In 1959, he designed his "fonetik alfabet", a phonetic alphabet, for English. It was sans-serif and without capital letters. He had special symbols for the endings -ed, -ory, -ing, and -ion, as well as the digraphs "ch", "sh", and "ng". An underline indicated the doubling of a consonant in traditional orthography.
While living in Aspen, Bayer had a chance meeting with the eccentric oilman, outdoorsman and (to those who knew him) visionary ecologist, Robert O. Anderson. When Anderson saw the ultra-modern, Bauhaus-inspired home that Bayer had designed & built in Aspen, he walked up to the front door and introduced himself. It was the beginning of a life-long friendship between the two men and instigated Anderson's insatiable passion for compulsively collecting contemporary art.
With Anderson's eventual formation of the Atlantic Richfield Company, and as his personal art collection quickly overflowed out of his New Mexico ranch and other homes, ARCO soon held the unique distinction of possessing the world's largest corporate Art Collection, under the critical eye and sharp direction of Bayer as Arco's Design Consultant.
Overseeing acquisitions from within Arco Plaza, the newly-built twin 51 story office towers in Los Angeles, Bayer was also responsible for the Arco logo and designing all corporate "branding" related to the company.
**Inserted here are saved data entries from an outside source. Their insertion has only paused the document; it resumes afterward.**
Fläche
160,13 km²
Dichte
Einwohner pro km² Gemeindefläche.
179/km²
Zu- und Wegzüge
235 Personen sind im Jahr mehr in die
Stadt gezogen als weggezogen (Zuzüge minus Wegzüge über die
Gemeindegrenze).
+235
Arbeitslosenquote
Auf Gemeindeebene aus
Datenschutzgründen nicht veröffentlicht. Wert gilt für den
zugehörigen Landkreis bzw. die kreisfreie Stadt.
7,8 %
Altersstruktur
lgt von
Prior to the completion of Arco Plaza, Anderson commissioned Bayer to design a monumental sculpture-fountain to be installed between the dark green granite towers. Double Ascension still stands between the twin skyscrapers to this day.
Under Bayer's and Corporate Art Curator Leila Mehle's direction & supervision, Arco's Collection grew to nearly 30,000 Artworks nationwide. Arco's collection was quite eclectic, and consisted of an extremely wide range of media & styles; ranging from large resin sculptures by Dewain Valentine to original signed photographs by Ansel Adams. The vast majority of the collection consisted of original "signed" prints & "artist's proofs" of hand-pulled prints. Major works were reserved for lobbies, reception areas and executive & upper management offices.
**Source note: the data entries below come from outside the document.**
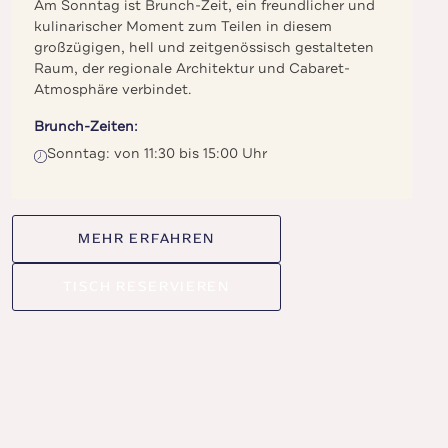
Am Sonntag ist Brunch-Zeit, ein freundlicher und
kulinarischer Moment zum Teilen in diesem
großzügigen, hell und zeitgenössisch gestalteten
Raum, der regionale Architektur und Cabaret-
Atmosphäre verbindet.
Brunch-Zeiten:
Sonntag: von 11:30 bis 15:00 Uhr
MEHR ERFAHREN
TISCH RESERVIEREN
Bayer and Ms. Mehle instigated a unique program for the collection in that large paintings and sculptures were often "circulated" within the company and transported from one Arco building to another, often making the journey from LA to New York and back again.
With the purchase of Anaconda Copper, Arco built an office tower in downtown Denver, and again, Anderson commissioned Bayer to oversee Anaconda's Art Collection for the new company. Eventually, Bayer gave the Denver Art Museum a collection of around 8,000 of his works. Author's note: I must ask about this--are they in storage at the DAM or is this even accurate?
Bayer's works appear in prominent public and private collections including the MIT List Visual Arts Center.